Mateen tak dapat melawan karena banyak senjata menodong ke arah mereka, bahkan angela yang masih memakai penyangga, rahangnya semakin sakit.
"Ayah, aku adalah anakmu."
"Aku selalu patuh dan menurutimu."
Angela menangis, ia tak lagi memikirkan rahangnya, hati nya lebih sakit saat melihat ayahnya sendiri menjadikannya sebagai alat percobaan.
"Aku selalu jadi anak baik."
"Ya teruslah menjadi anak baik.
"ALFRED AKU ADALAH ANAK KANDUNGMU!!!"
Angela berteriak, menangis, air matanya menetes mengaliri pipi, hingga rahangnya terasa sangat nyeri, dengan nada dan kalimat yang rancau.
"Lalu kenapa jika kau adalah anak kandungku?"
Alfred siap menyuntikkan obat ke dalam tangan Angela, tiba-tiba pintu di dobrak dan para pengawal Alfred di tembaki beruntun.
"DORR-DORR-DORRR"
Sangat cepat peluru-peluru ituberterbangan melesat jitu ke arah para pengawal yang sedang fokus pada Mateen dan Angela.
Pengawal-pengawal berpakaian serba hitam seperti ninja menerobos masuk.
Kemudian Lorez serta Nicholas masuk membidik setiap lawannya.
Alfred ketakutan ia menekan alarm tanda bahaya.
"Apa yang kalian lihat, dasar pengawal bodoh, serang mereka !!!"

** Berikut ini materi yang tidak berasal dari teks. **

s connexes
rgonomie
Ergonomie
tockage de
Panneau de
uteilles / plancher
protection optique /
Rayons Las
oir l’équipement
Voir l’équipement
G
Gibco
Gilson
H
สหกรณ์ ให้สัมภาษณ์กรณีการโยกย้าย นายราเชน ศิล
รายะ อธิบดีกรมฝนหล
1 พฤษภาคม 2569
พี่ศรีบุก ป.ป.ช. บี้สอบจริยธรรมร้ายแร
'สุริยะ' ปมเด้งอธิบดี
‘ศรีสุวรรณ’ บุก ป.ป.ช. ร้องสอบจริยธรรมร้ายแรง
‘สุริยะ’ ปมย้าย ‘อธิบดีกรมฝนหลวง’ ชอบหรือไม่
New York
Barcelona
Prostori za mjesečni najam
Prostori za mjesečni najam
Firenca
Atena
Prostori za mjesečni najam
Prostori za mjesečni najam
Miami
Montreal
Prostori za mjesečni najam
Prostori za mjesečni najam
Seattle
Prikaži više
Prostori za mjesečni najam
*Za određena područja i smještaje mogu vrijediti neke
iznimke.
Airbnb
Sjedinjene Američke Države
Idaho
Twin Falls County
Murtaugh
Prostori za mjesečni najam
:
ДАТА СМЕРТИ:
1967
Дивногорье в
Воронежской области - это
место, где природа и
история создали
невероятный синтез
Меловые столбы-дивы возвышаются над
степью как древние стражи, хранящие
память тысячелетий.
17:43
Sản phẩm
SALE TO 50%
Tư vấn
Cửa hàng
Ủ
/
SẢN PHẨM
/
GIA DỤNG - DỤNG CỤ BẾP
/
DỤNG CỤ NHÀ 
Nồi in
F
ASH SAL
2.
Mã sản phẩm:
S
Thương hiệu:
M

Mateen kemudian melepaskan diri dari para pengawal yang sedang lengah, ia berkelahi dan merebut pistol para pengawal, ketangkasan dan keahliannya hebat, pelatihannya tak sia-sia, kemudian ia pergin ke pusat kendali menghubungi Amber.
"Kita bertemu lagi Alfred."
Nicholas melepaskan topengnya.
"Hari ini adalah hari kematianmu, kau harus membayar atas segala yang kau lakukan pada Lily."
Alfred ketakutan tidak sempat ia melarikan diri.
"DORRR"!!!
Dengan 1 tembakan Nicholas, tepat di jantung Alfred.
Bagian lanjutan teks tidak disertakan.